Grand-Bassam () is a town in southeastern Ivory Coast, lying east of Abidjan. It is a sub-prefecture of and the seat of Grand-Bassam Department; it is also a commune.  During the late 19th century, Grand-Bassam was briefly the French colonial capital of Ivory Coast. Because of its outstanding examples of colonial architecture and town-planning, and the juxtaposition of the colonial town with a traditional Nzema village, the historic center of Grand-Bassam was designated a UNESCO World Heritage Site in 2012.
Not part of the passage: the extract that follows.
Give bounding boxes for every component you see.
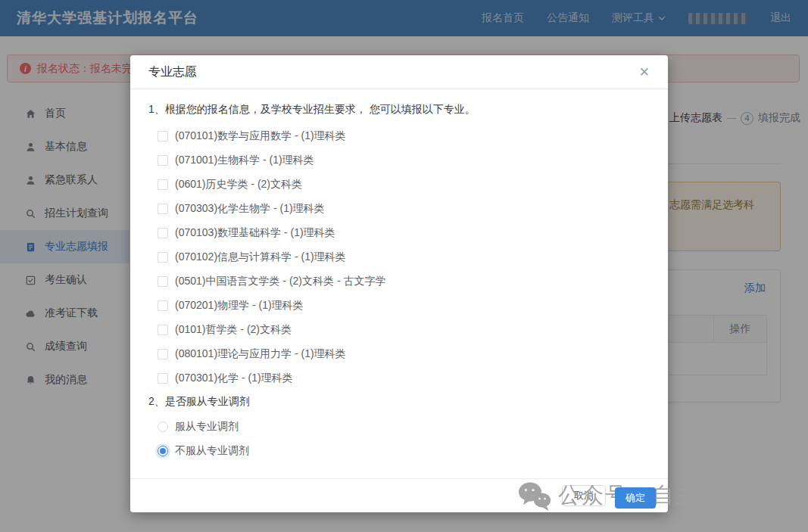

In 2021, the population of the sub-prefecture of Grand-Bassam was 124,567.

Geography 
The town is divided by the Ébrié Lagoon into two-halves: Ancien Bassam is the former French settlement, facing the Gulf of Guinea. It is home to the grander colonial buildings, some of which have been restored. The district is also home to a cathedral and the Ivory Coast National Museum of Costume, located in the former Governor's Palace. Nouveau Bassam, linked to Ancien Bassam by a bridge, lies on the inland, northern side of the lagoon. It grew from the African servants' quarters and is now the main commercial centre of the town.

The town is the seat of the Roman Catholic Diocese of Grand-Bassam. The diocese's cathedral is the Cathédrale Sacré Cœur in Grand-Bassam.

History 

The name Bassam may come from an ancient African word for the mouth of the Comoé River. Inhabited by the Nzema people since the 15th century, the city grew into a profitable fishing village and a trading center. In 1843, after signing a treaty with the African ruler of the Grand-Bassam region, the French built Fort Memours on the banks of the river. This fort became the primary French trading point in the region, and after the Berlin Conference in 1885, became a base for exploration of West Africa by the colonoizers. In 1893, Grand-Bassam became the capital for the French Colonie de Côte d’Ivoire.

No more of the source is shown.